-- WORK REQUIRED --
Look through the data below and work out how many lines contain the string "Kommentar". Give the number alone.
Start of INPUT FOR THIS TASK
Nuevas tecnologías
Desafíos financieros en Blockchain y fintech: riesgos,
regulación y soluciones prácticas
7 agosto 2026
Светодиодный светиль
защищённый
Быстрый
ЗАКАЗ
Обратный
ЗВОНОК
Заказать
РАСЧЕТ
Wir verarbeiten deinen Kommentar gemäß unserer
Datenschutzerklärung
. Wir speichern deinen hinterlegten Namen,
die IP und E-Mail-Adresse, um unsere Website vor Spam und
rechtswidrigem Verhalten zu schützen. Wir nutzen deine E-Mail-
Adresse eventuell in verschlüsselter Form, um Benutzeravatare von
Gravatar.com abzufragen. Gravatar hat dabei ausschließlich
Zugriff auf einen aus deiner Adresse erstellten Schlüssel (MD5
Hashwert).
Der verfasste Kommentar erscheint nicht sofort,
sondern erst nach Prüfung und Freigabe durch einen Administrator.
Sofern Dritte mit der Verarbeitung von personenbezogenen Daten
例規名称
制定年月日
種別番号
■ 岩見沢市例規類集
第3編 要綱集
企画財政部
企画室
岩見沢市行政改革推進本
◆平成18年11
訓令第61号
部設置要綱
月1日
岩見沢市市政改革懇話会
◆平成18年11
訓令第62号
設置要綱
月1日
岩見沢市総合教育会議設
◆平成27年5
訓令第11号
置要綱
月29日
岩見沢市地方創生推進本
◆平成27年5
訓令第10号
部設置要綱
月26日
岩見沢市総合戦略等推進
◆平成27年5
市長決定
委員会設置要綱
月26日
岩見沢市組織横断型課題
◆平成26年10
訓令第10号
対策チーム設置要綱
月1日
End of INPUT FOR THIS TASK
-- ANSWER SPACE --
2